◆ TASK INPUTS
------------------------------------------------

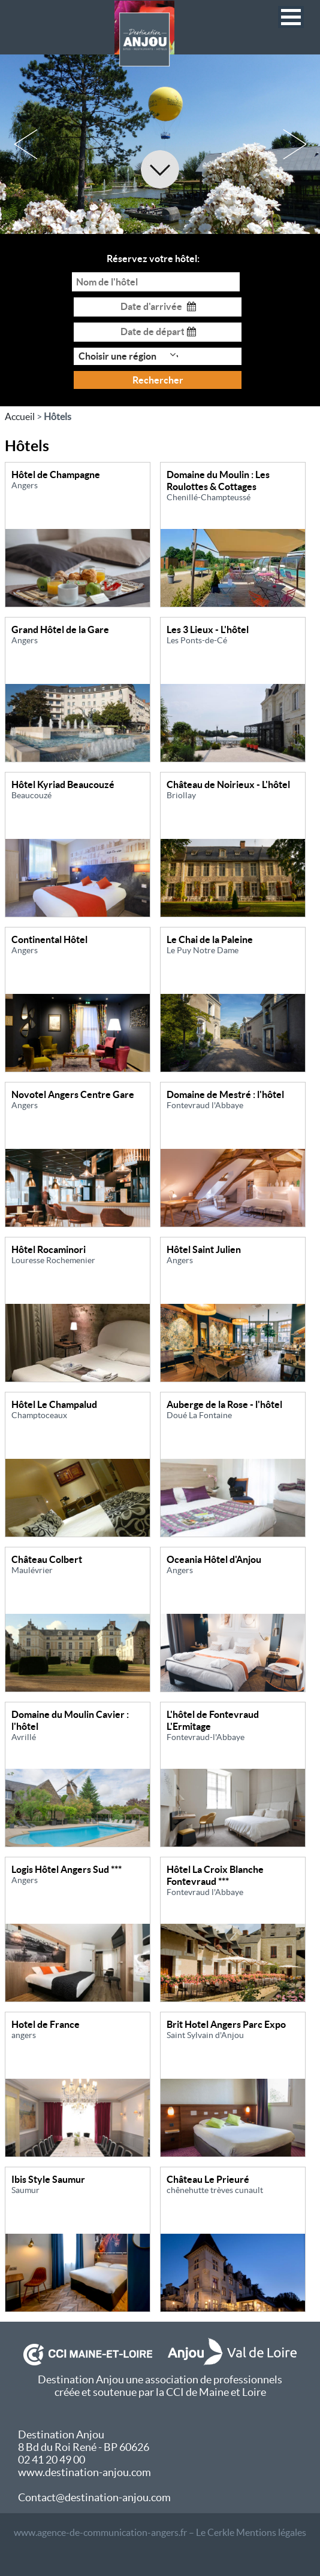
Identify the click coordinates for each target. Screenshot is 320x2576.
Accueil (20, 416)
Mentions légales (271, 2532)
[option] (160, 144)
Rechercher (157, 380)
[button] (291, 17)
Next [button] (294, 144)
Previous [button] (25, 144)
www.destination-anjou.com (84, 2472)
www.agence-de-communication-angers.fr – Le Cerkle (124, 2532)
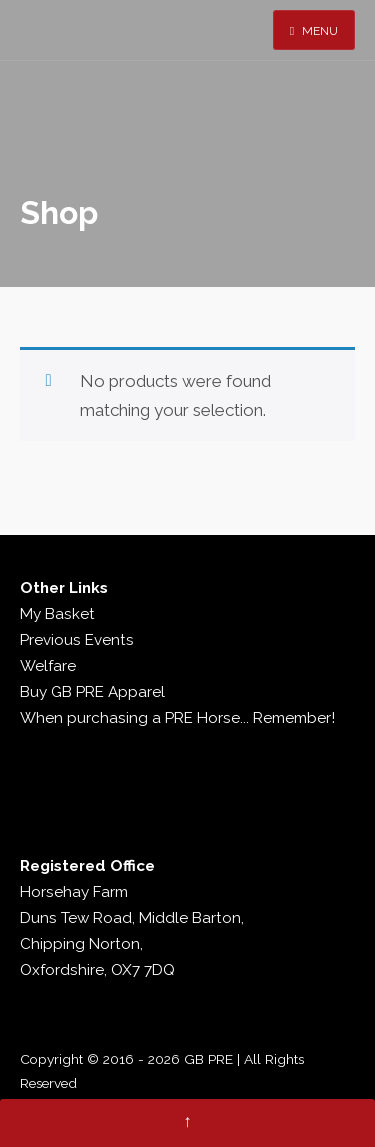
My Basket (57, 614)
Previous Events (77, 640)
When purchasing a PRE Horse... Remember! (177, 718)
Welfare (48, 666)
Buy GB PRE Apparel (92, 692)
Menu (314, 31)
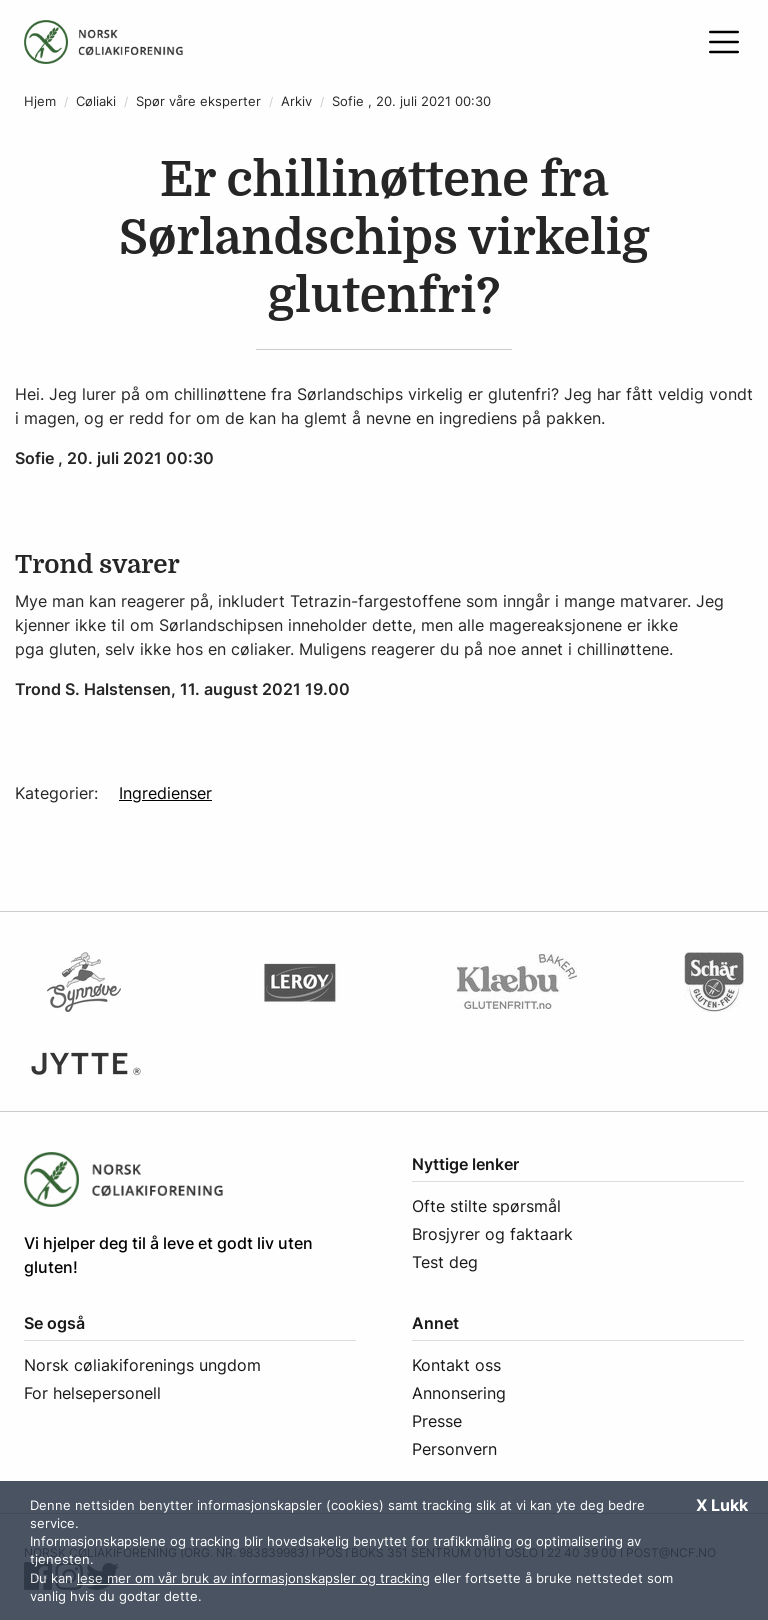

------------------------------------------------

Every line of the entries that includes "button" must be copied into the answer.

[button] (291, 17)
Next [button] (294, 144)
Previous [button] (25, 144)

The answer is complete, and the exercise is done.